Se debería tener un cierto respeto por esta postura. Se concede gran valor a la democracia en la gestión pública, no por su eficacia, sino porque legitima el derecho del pueblo a influir en aquellas decisiones que deban incidir decisivamente sobre los ciudadanos. Por idéntica razón, muchos tratadistas de este tema se oponen al totalitarismo creciente en Hispanoamérica.
Muchos sociólogos se han referido a la expansión de los valores democráticos, a partir de las instituciones de carácter político hacia la familia, la enseñanza e incluso, el mundo empresarial centrado en la maximización de sus beneficios. Con mucha frecuencia, se oye a dirigentes empresariales expresar su convencimiento de que «es bueno ser participativo y malo ser autocrático».
El segundo crítico destacaba un diferente grupo de valores, que pueden definirse como “existenciales”. No se debe buscar la participación, sino la autenticidad. La participación será buena o mala, según la verdadera naturaleza del líder. «Sé fiel a ti mismo» se aplica tanto a la intervención de los demás en la concepción y adopción de decisiones como a las diferentes facetas de las relaciones humanas.

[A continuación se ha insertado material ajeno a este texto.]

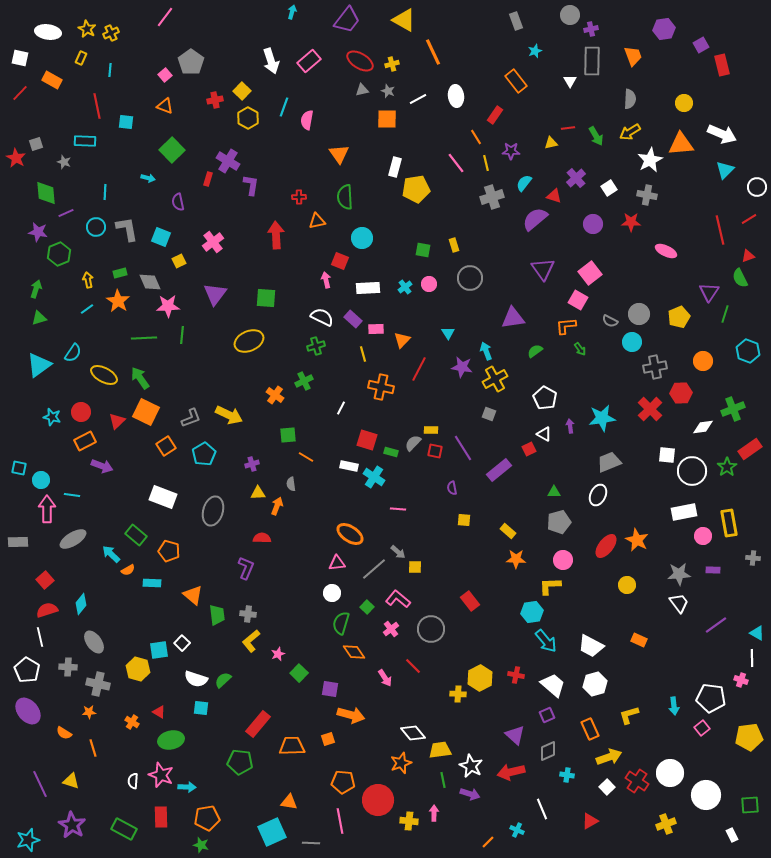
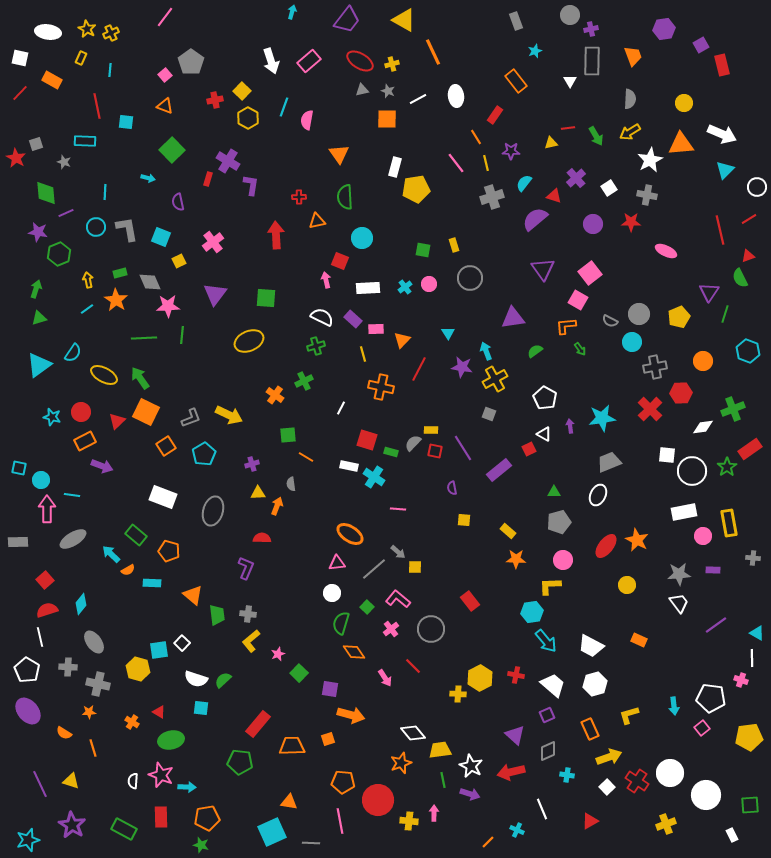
orange star at (118, 301): moved 2 px left, 1 px up
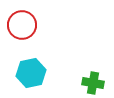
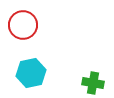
red circle: moved 1 px right
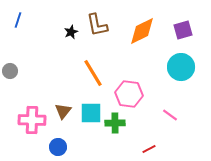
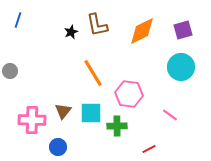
green cross: moved 2 px right, 3 px down
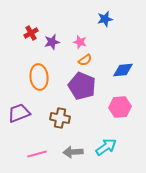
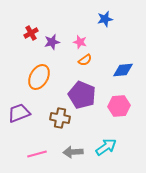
orange ellipse: rotated 35 degrees clockwise
purple pentagon: moved 9 px down
pink hexagon: moved 1 px left, 1 px up
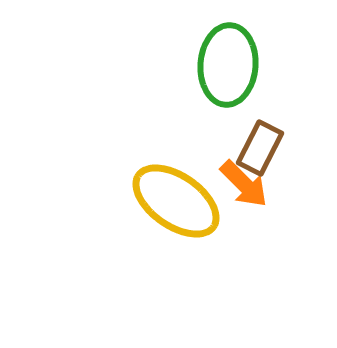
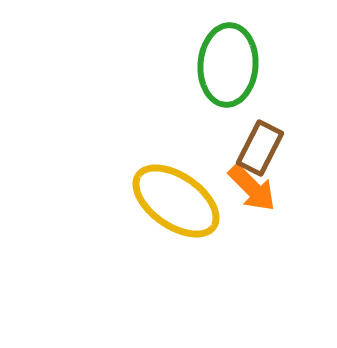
orange arrow: moved 8 px right, 4 px down
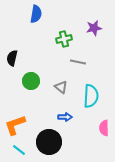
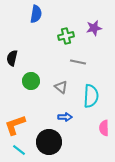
green cross: moved 2 px right, 3 px up
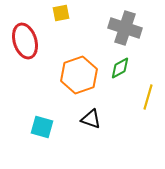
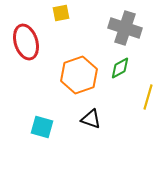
red ellipse: moved 1 px right, 1 px down
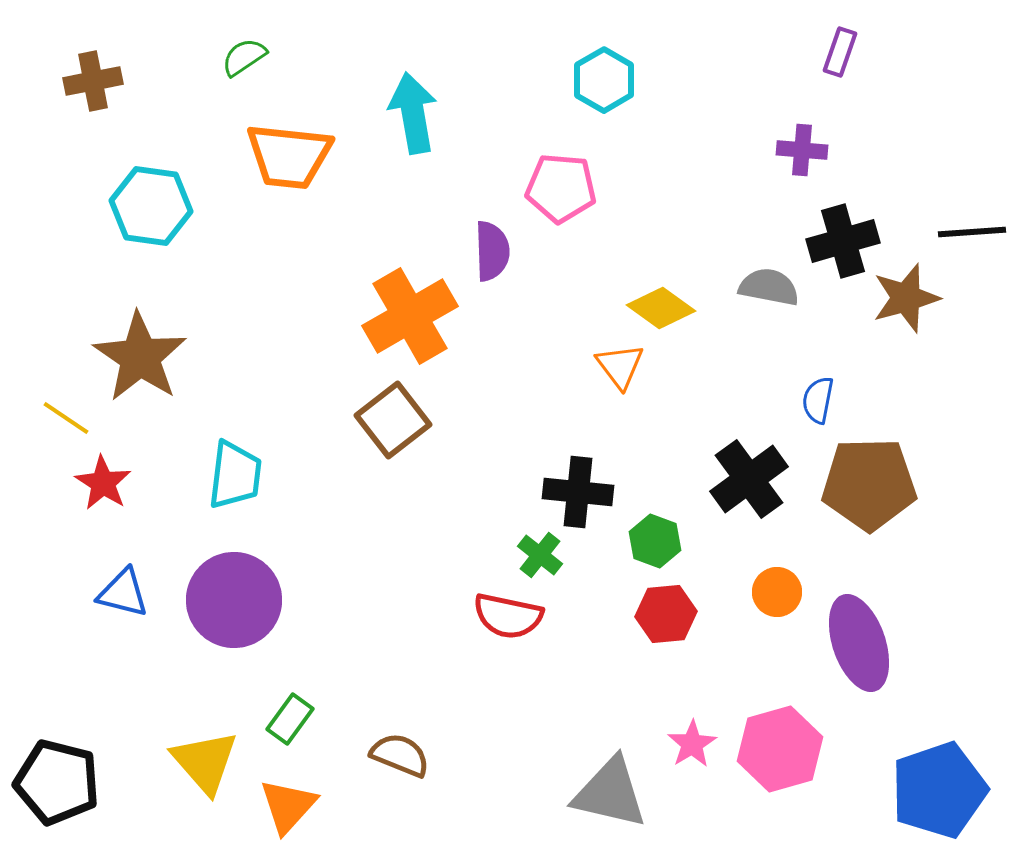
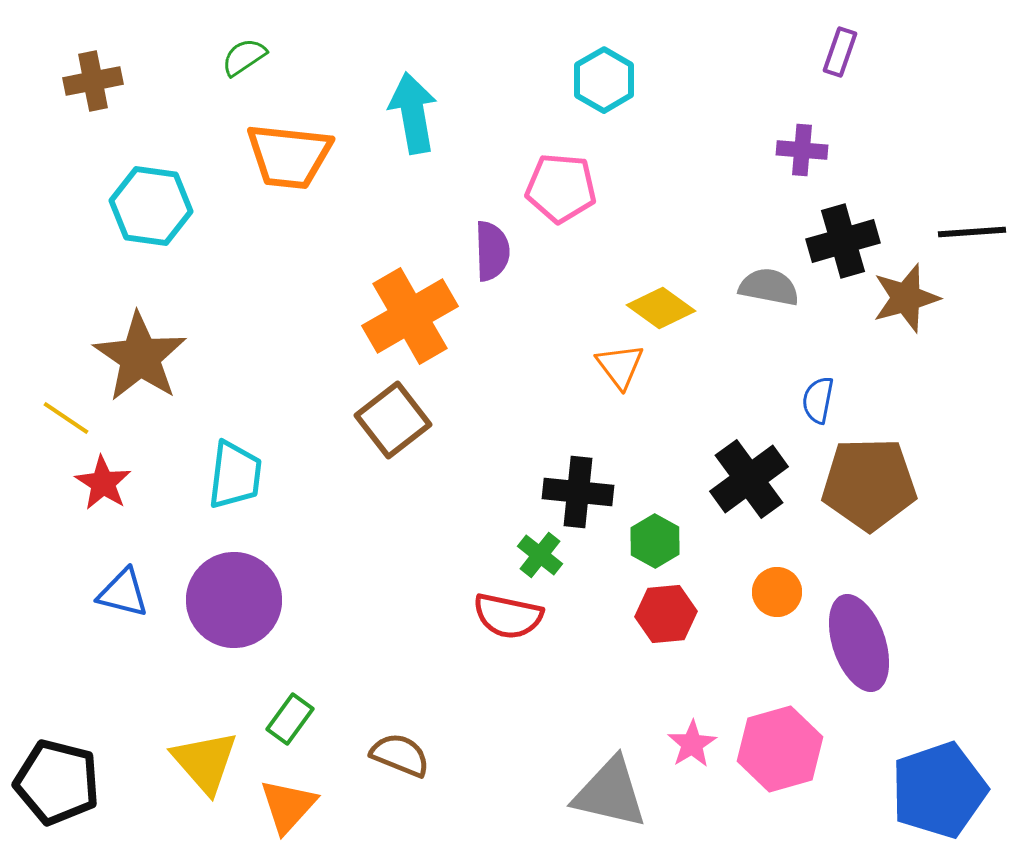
green hexagon at (655, 541): rotated 9 degrees clockwise
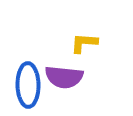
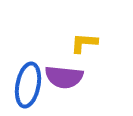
blue ellipse: rotated 12 degrees clockwise
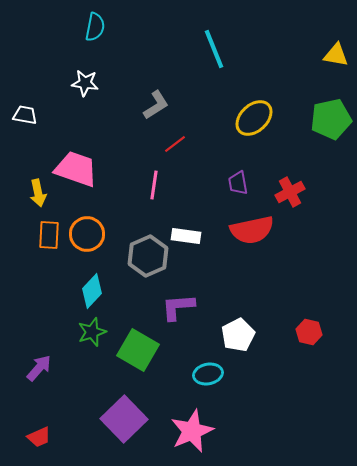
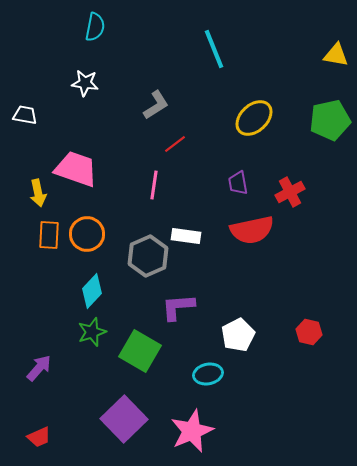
green pentagon: moved 1 px left, 1 px down
green square: moved 2 px right, 1 px down
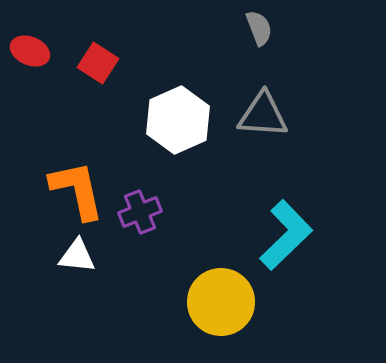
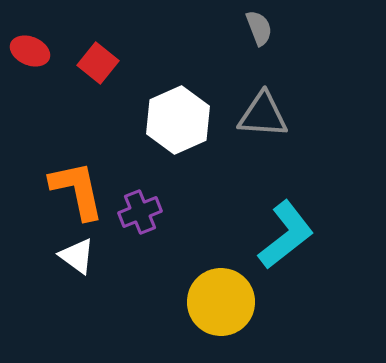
red square: rotated 6 degrees clockwise
cyan L-shape: rotated 6 degrees clockwise
white triangle: rotated 30 degrees clockwise
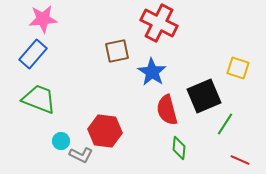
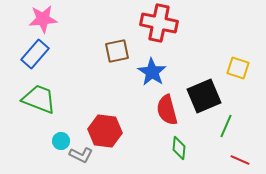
red cross: rotated 15 degrees counterclockwise
blue rectangle: moved 2 px right
green line: moved 1 px right, 2 px down; rotated 10 degrees counterclockwise
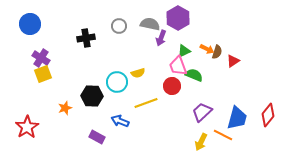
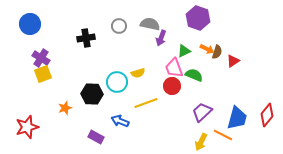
purple hexagon: moved 20 px right; rotated 10 degrees counterclockwise
pink trapezoid: moved 4 px left, 2 px down
black hexagon: moved 2 px up
red diamond: moved 1 px left
red star: rotated 15 degrees clockwise
purple rectangle: moved 1 px left
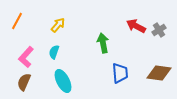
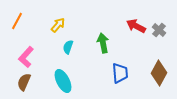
gray cross: rotated 16 degrees counterclockwise
cyan semicircle: moved 14 px right, 5 px up
brown diamond: rotated 70 degrees counterclockwise
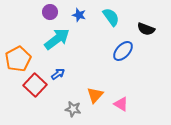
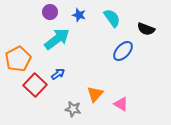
cyan semicircle: moved 1 px right, 1 px down
orange triangle: moved 1 px up
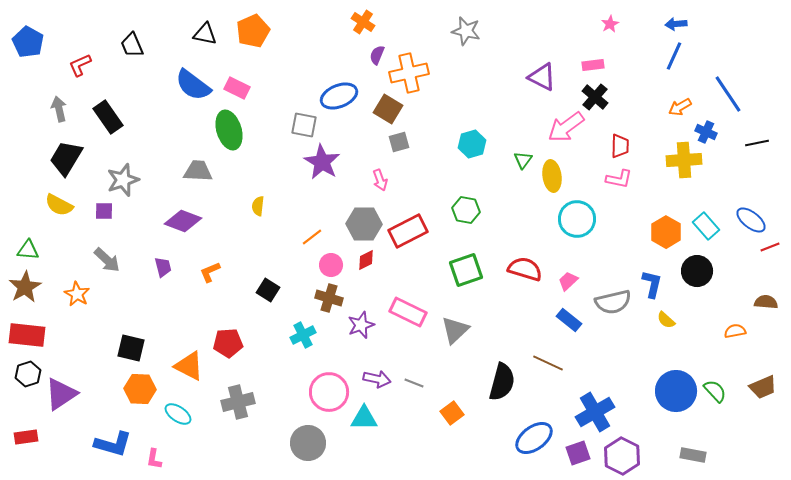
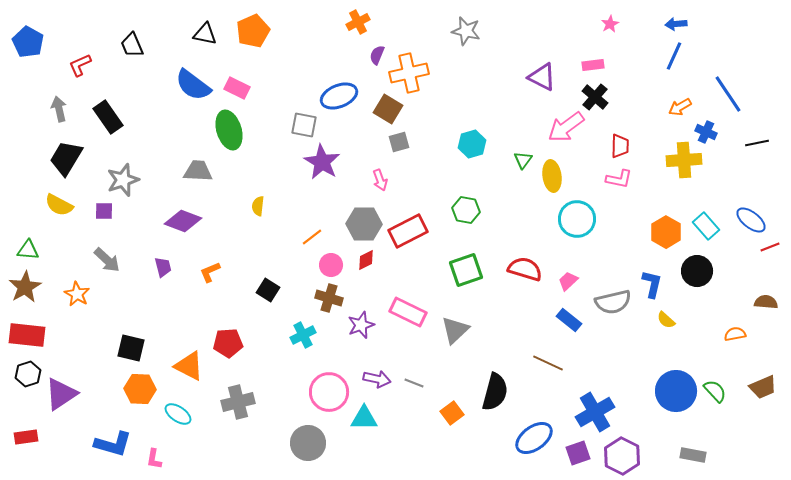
orange cross at (363, 22): moved 5 px left; rotated 30 degrees clockwise
orange semicircle at (735, 331): moved 3 px down
black semicircle at (502, 382): moved 7 px left, 10 px down
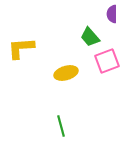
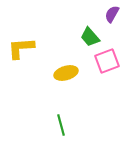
purple semicircle: rotated 30 degrees clockwise
green line: moved 1 px up
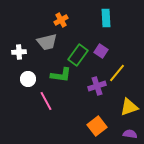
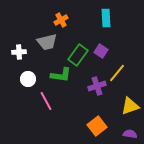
yellow triangle: moved 1 px right, 1 px up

Los tratadistas recomiendan la participación, no porque sea buena o porque exprese el natural respeto de la humanidad hacia sus miembros. En todos los estilos de actuación, los grados de participación se evaluarán de acuerdo con su contribución al objetivo de la eficacia y no como fines en sí mismos.
El modelo inicial presentado por el académico refleja valores, pero esos valores tienden a apoyar la eficiencia en las empresas y una adopción racional de decisiones. En determinadas circunstancias, la participación proporciona un medio para lograr tan valiosos fines, pero nunca propugna que sea un fin en sí misma, ni que sea un mecanismo para lograr una auténtica expresión de la personalidad.
En general, la visión que tienen los trabajadores de su jefe es que ordenan, mandan, deciden, dicen lo que se debe hacer, imponen criterios, distribuyen el trabajo, controlan y supervisan las tareas. Acaso, ¿es esto lo mejor?
La participación de los directivos y acerca del mando debería estar centrada en crear una imagen tal que lleve a ser catalogados como un colaborador (co-laborador) más, orientador, generador de confianza; en ser aceptados naturalmente por su equipo humano: de aquí la necesidad en de ser buenos comunicadores y transmitir seguridad.